A - B - C - D - E - F - G - H - I - J - K - L - M - N - O - P - Q - R - S - T - U - V - W - X - Y - Z


Trade receivables represent the total amounts that a company has invoiced to customers for goods and services that it has delivered but for which it has not yet received payment.
As such, trade receivables are included on the assets side of the balance sheet within current assets. They are contrasted with trade payables.



It should be noted that from this aggregate, a ratio is determined that is very much used in financial analysis, which is called "customer delays". The formula for calculating this ratio is as follows: Delayed receivables = (Total amount of trade receivables including VAT / Sales including VAT) * 360.

Example: a company has 1,000,000 EUR of trade receivables including VAT; its turnover including VAT is 5,000,000 EUR. From there, its DSO ratio is DSO = (1,000,000/5,000,000) * 360 = 72 days of sales including VAT.
This ratio means that on average, the company collects its sales revenue after 72 days.
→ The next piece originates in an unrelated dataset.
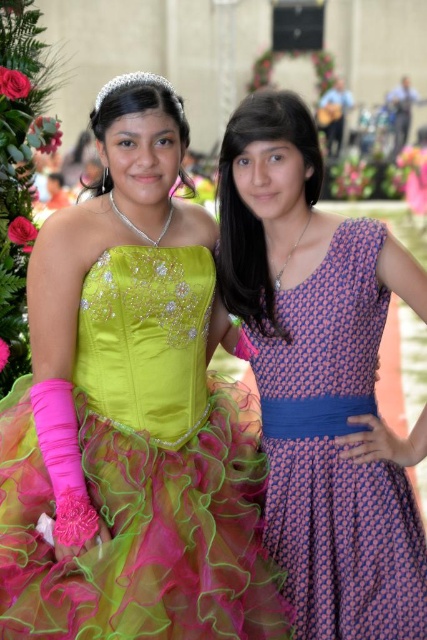 Based on the scene description and the positions of the objects, can you determine if the neon satin dress at left is positioned to the right or left of the woman on the right?

The neon satin dress at left is located at point (143, 474), which is to the left of the woman on the right.

You are a photographer at the event and need to capture a clear shot of both the neon satin dress at left and the purple printed fabric dress at right. Since the dresses are positioned in a way that one is in front of the other, which dress should you focus on to ensure the other is visible in the background?

The neon satin dress at left is in front of the purple printed fabric dress at right. To ensure the purple printed fabric dress at right is visible in the background, focus on the neon satin dress at left while keeping the camera aperture narrow to maintain depth of field.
Interest on trade receivables

Trade receivables are an important item for both companies and their bankers. The cash flow needs depend partly on the good management of these trade receivables.
Thus, all things being equal, a company's cash flow is improved by reducing the amount of its trade receivables.
Credit institutions therefore offer solutions that enable the amount of trade receivables to be reduced, in particular through the discounting of documentary credit (trade finance) or the mobilization of trade receivables or the customer item (factoring).